Here on Hacker News, we have had several discussions of gee-whiz stories about predicted future developments in China that end up never happening. (How many of you remember the many stories about the prefab skyscraper that was to be built in a matter of days?) Predicting the future in China is easy these days: just predict something amazing and seemingly impossible anywhere else, and watch the journalists lap it up. But sometimes the future never comes to China. Anyone who raises hogs for a living will follow this news closely, but whether this news will change any practices in the worldwide industry as a whole remains to be seen.

[1] http://www.phdcomics.com/comics/archive.php?comicid=1174

AFTER EDIT: From another comment in a different subthread here,

They've already invested in researching the large patchwork of genes that are correlated with high IQ.

And that is why I think BGI is more hype than substance. So far BGI has not produced any publishable results from that research. When it has publishable results, I venture to predict, the results will show that any one gene, and any assemblages of genes that they find, will have limited effect on phenotype for IQ. The research on this subject consistently shows this, and some of the best human genetics researchers on the planet already have publications on this issue.[2][3][4]

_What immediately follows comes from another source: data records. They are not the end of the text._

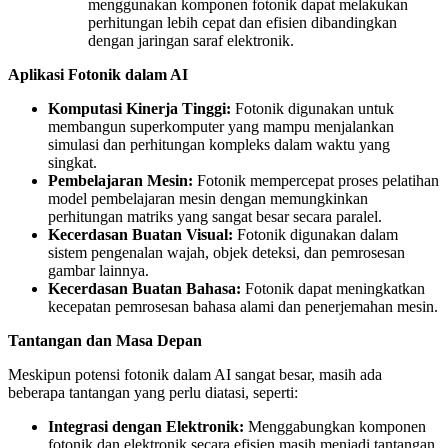
menggunakan komponen fotonik dapat melakukan
perhitungan lebih cepat dan efisien dibandingkan
dengan jaringan saraf elektronik.
Aplikasi Fotonik dalam AI
Komputasi Kinerja Tinggi:
Fotonik digunakan untuk
membangun superkomputer yang mampu menjalankan
simulasi dan perhitungan kompleks dalam waktu yang
singkat.
Pembelajaran Mesin:
Fotonik mempercepat proses pelatihan
model pembelajaran mesin dengan memungkinkan
perhitungan matriks yang sangat besar secara paralel.
Kecerdasan Buatan Visual:
Fotonik digunakan dalam
sistem pengenalan wajah, objek deteksi, dan pemrosesan
gambar lainnya.
Kecerdasan Buatan Bahasa:
Fotonik dapat meningkatkan
kecepatan pemrosesan bahasa alami dan penerjemahan mesin.
Tantangan dan Masa Depan
Meskipun potensi fotonik dalam AI sangat besar, masih ada
beberapa tantangan yang perlu diatasi, seperti:
Integrasi dengan Elektronik:
Menggabungkan komponen
fotonik dan elektronik secara efisien masih menjadi tantangan.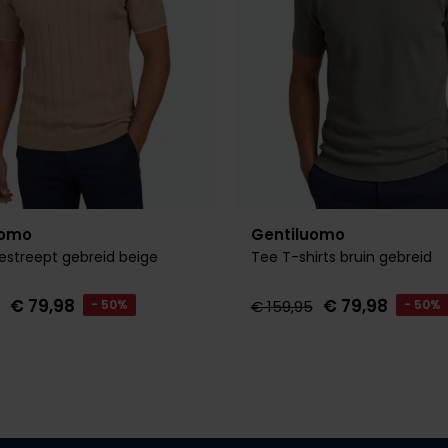
uomo
Gentiluomo
gestreept gebreid beige
Tee T-shirts bruin gebreid
€ 79,98
€ 79,98
- 50%
€ 159,95
- 50%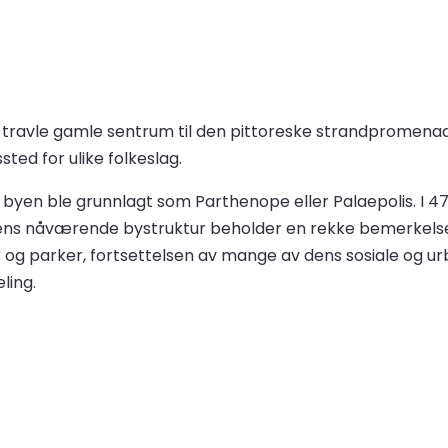
 det travle gamle sentrum til den pittoreske strandpromena
sted for ulike folkeslag.
. da byen ble grunnlagt som Parthenope eller Palaepolis. I 
 Dens nåværende bystruktur beholder en rekke bemerkelse
r og parker, fortsettelsen av mange av dens sosiale og u
ling.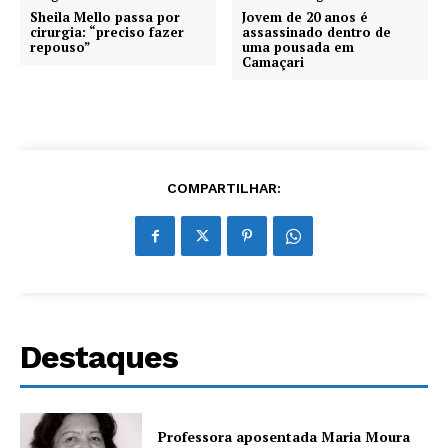
Sheila Mello passa por
Jovem de 20 anos é
cirurgia: “preciso fazer
assassinado dentro de
repouso”
uma pousada em
Camaçari
COMPARTILHAR:
Destaques
Professora aposentada Maria Moura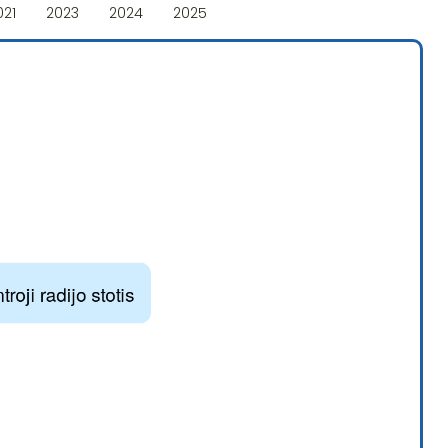
021
2023
2024
2025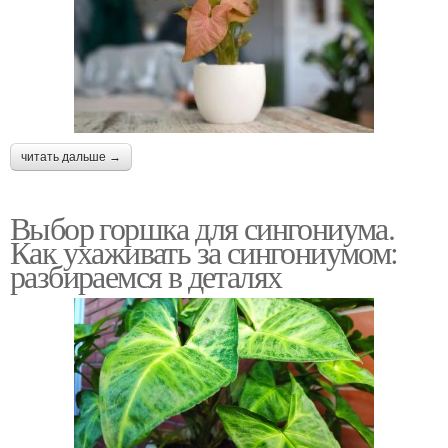
читать дальше →
Выбор горшка для сингониума.
Как ухаживать за сингониумом:
разбираемся в деталях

[2] Deary, Johnson, and Penke (2010). "The neuroscience of human intelligence differences"

http://www.larspenke.eu/pdfs/Deary_Penke_Johnson_2010_-_Neur...

"At this point, it seems unlikely that single genetic loci have major effects on normal-range intelligence. For example, a modestly sized genome-wide study of the general intelligence factor derived from ten separate test scores in the cAnTAB cognitive test battery did not find any important genome-wide single nucleotide polymorphisms or copy number variants, and did not replicate genetic variants that had previously been associated with cognitive ability."

[3] Johnson, W. (2010). Understanding the Genetics of Intelligence: Can Height Help? Can Corn Oil?. Current Directions in Psychological Science, 19(3), 177-182

The article said cloning on an industrial scale, not hog farming. 500/year large mammal cloning is quite a lot more than anything I've ever heard of. That was the actual point. The things they are claiming to do are not novel, but the scale certainly is. As far as the "sequence everything" goal, BGI has the infrastructure and an established track record already. The final claim that China is an emerging science powerhouse is also not really debatable, considering they are 2nd in R&D spending to the US.